Records shown START
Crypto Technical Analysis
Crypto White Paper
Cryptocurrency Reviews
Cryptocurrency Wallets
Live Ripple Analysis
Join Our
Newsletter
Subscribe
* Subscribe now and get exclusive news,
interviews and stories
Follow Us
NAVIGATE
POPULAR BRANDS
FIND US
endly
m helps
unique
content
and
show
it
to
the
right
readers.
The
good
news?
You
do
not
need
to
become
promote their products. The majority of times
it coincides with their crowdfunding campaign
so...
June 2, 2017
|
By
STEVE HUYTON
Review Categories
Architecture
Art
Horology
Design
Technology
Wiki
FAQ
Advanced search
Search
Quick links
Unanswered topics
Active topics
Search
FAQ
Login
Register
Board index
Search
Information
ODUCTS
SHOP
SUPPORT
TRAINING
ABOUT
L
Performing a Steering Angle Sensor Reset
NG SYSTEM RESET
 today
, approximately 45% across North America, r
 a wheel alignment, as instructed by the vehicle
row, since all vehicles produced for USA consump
Records shown END
Records shown START
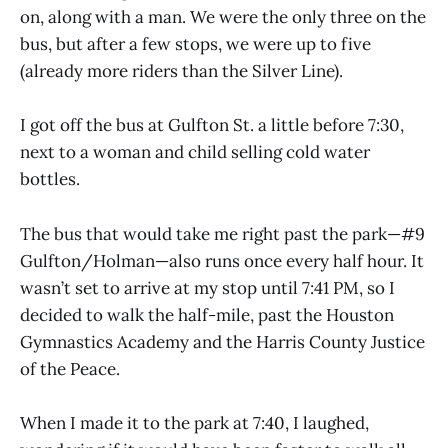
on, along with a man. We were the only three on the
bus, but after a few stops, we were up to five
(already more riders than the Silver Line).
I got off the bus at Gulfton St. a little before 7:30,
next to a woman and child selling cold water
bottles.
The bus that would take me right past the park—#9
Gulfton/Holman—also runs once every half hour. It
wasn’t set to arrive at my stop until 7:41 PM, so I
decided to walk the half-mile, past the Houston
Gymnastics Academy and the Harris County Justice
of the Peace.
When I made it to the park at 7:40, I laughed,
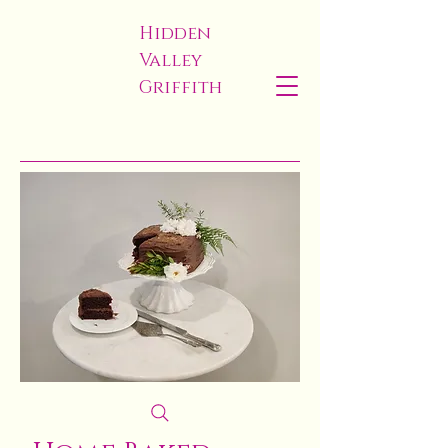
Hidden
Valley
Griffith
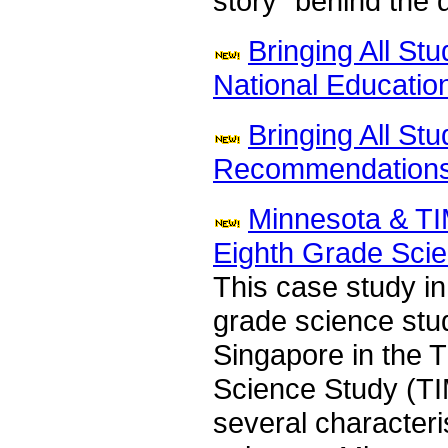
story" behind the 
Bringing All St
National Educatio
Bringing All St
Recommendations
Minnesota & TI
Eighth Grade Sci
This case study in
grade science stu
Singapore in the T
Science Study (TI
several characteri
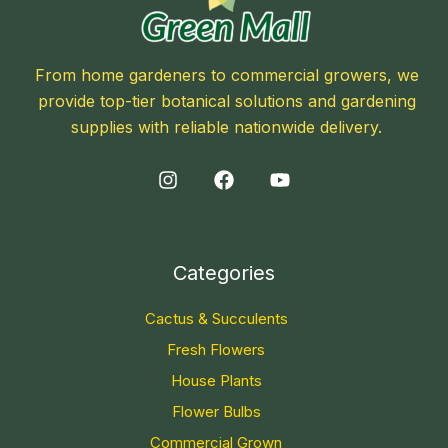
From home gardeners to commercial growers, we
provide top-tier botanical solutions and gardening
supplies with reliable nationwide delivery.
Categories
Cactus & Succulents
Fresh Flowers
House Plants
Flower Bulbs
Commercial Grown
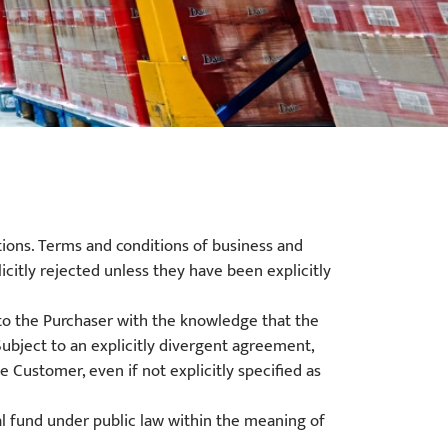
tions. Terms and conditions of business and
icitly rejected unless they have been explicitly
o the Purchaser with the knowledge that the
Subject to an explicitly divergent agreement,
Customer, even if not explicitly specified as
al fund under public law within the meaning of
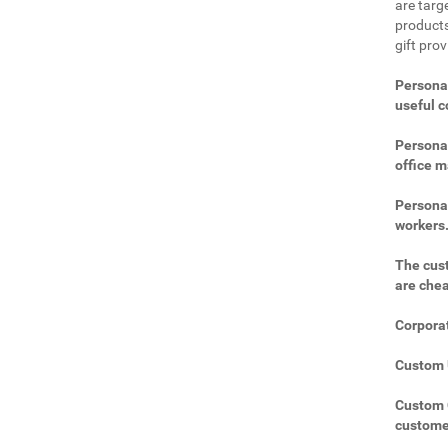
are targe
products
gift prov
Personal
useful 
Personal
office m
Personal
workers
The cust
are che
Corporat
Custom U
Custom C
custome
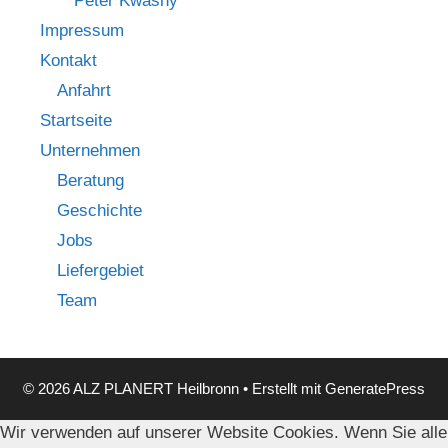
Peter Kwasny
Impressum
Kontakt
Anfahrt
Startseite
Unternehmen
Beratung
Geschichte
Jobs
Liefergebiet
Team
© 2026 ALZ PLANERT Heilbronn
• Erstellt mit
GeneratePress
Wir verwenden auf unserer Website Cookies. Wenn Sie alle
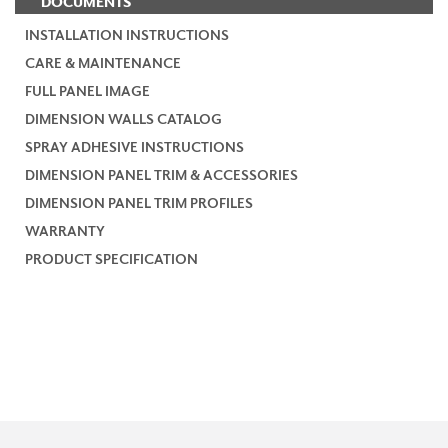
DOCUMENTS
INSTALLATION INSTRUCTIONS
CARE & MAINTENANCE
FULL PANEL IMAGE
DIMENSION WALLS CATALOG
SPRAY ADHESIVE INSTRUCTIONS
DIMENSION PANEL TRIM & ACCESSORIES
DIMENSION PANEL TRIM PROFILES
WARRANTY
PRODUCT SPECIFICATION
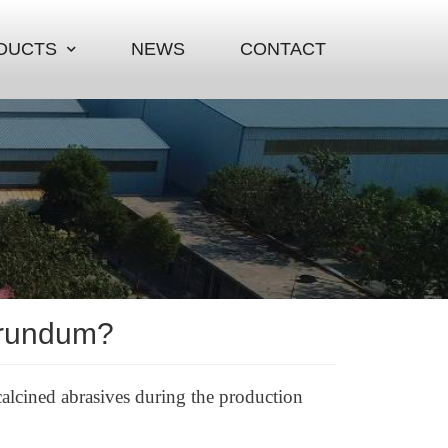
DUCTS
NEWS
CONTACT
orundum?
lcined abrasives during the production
Records shown END
Check each line of the data above for the string "Subscribe", and copy the ones that have it.

Subscribe
* Subscribe now and get exclusive news,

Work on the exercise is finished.